Jeneponto, Sekilas Indonesia — Bupati Jeneponto beserta Anggota Dewan Perwakilan Rakyat Daerah (DPRD) Kabupaten Jeneponto melakukan kunjungan kerja ke PT Garam dan Pemerintah Kabupaten (Pemkab) Gresik, Selasa 9/12/2025.
Tujuan utama kunjungan ini adalah menjajaki peluang hilirisasi garam rakyat menjadi garam industri serta menarik investasi sektor garam ke Jeneponto, guna mendukung target kemandirian garam nasional tahun 2027.
Pada kunjungan pertama ke PT Garam, delegasi Jeneponto mendiskusikan langkah-langkah untuk mengembangkan hilirisasi garam.
Menurut rencana pemerintah pusat, tahun 2027 tidak akan ada lagi impor garam, sehingga kebutuhan garam dalam negeri yang mencapai 7 juta ton harus terpenuhi oleh petambak garam lokal.
Saat ini, produksi garam nasional hanya sekitar 3 juta ton — artinya masih ada kekurangan sebesar 4 juta ton.
Kabupaten Jeneponto berharap bisa menjadi salah satu pemasok yang mengisi kekurangan produksi tersebut, mengingat potensi lahan tambak garam yang melimpah di daerahnya.
Setelah mengunjungi PT Garam, kunjungan dilanjutkan ke Pemkab Gresik, terutama ke Dinas Penanaman Modal, Pelayanan Terpadu Satu Pintu (DPMPTSP) Gresik.
Di sinilah delegasi Jeneponto menjajaki kemungkinan pelaku usaha di Gresik untuk berinvestasi di Kabupaten Jeneponto, khususnya di sektor garam industri.

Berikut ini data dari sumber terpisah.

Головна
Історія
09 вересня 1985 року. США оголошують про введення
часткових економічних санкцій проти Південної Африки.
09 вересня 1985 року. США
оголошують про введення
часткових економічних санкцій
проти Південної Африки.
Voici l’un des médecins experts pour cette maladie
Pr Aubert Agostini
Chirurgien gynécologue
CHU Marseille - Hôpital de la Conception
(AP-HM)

“Berdasarkan kunjungan ini, saya menyampaikan potensi Jeneponto sebagai destinasi investasi yang menjanjikan,” ujar Bupati Jeneponto dalam pertemuan.

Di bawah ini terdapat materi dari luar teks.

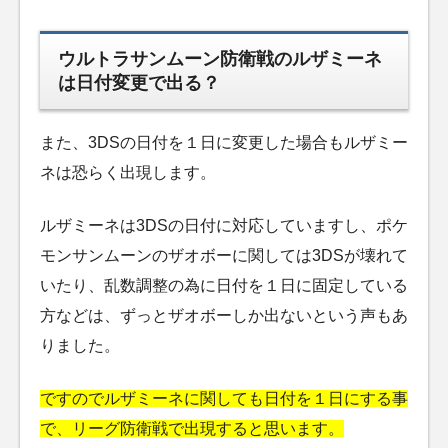
ウルトラサンムーン防衛戦のルザミーネ
は日付変更で出る？
また、3DSの日付を１日に変更した場合もルザミー
ネは恐らく出現します。
ルザミーネは3DSの日付に対応していますし、ポケ
モンサンムーンのザオボーに関しては3DSが壊れて
いたり、乱数調整の為に日付を１日に固定している
方などは、ずっとザオボーしか出ないという声もあ
りました。
ですのでルザミーネに関しても日付を１日にする事
で、リーグ防衛戦で出現すると思います。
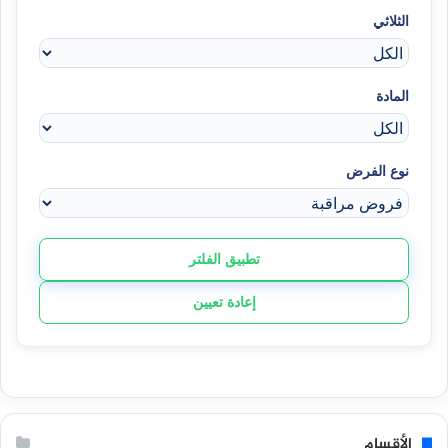
الثلاثي
المادة
نوع الفرض
تطبيق الفلتر
إعادة تعيين
الأقسام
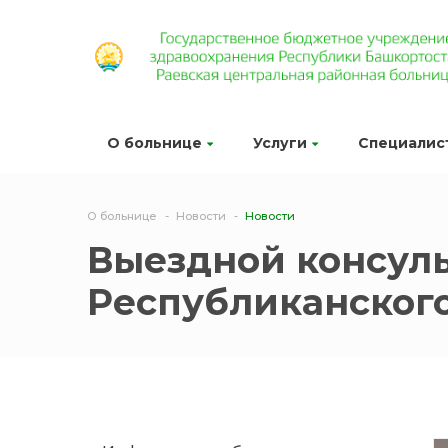
О больнице
Услуги
Специалис
О больнице
Новости
Новости
Выездной консул
Республиканского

Ia menekankan letak geografis Jeneponto yang strategis, jalur logistik yang lancar, serta sudah adanya penetapan kawasan peruntukan industri di Kecamatan Bangkala.

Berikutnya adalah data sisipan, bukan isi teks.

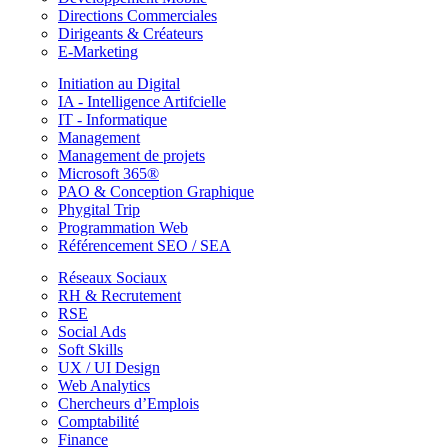
Directions Commerciales
Dirigeants & Créateurs
E-Marketing
Initiation au Digital
IA - Intelligence Artifcielle
IT - Informatique
Management
Management de projets
Microsoft 365®
PAO & Conception Graphique
Phygital Trip
Programmation Web
Référencement SEO / SEA
Réseaux Sociaux
RH & Recrutement
RSE
Social Ads
Soft Skills
UX / UI Design
Web Analytics
Chercheurs d’Emplois
Comptabilité
Finance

“Kami berharap pelaku usaha di Gresik tertarik untuk berkolaborasi dan membangun unit produksi garam industri di Jeneponto, sehingga bersama-sama kita bisa mendukung kemandirian garam nasional dan meningkatkan perekonomian lokal,” tambahnya.
Pihak DPMPTSP Gresik merespons positif usulan tersebut dan menjanjikan akan memfasilitasi pertemuan antara pengusaha Gresik dengan pemangku kepentingan di Jeneponto.
Delegasi Jeneponto juga berjanji akan menyediakan fasilitas dan dukungan regulasi yang memudahkan bagi investor yang ingin memasuki sektor garam di daerahnya.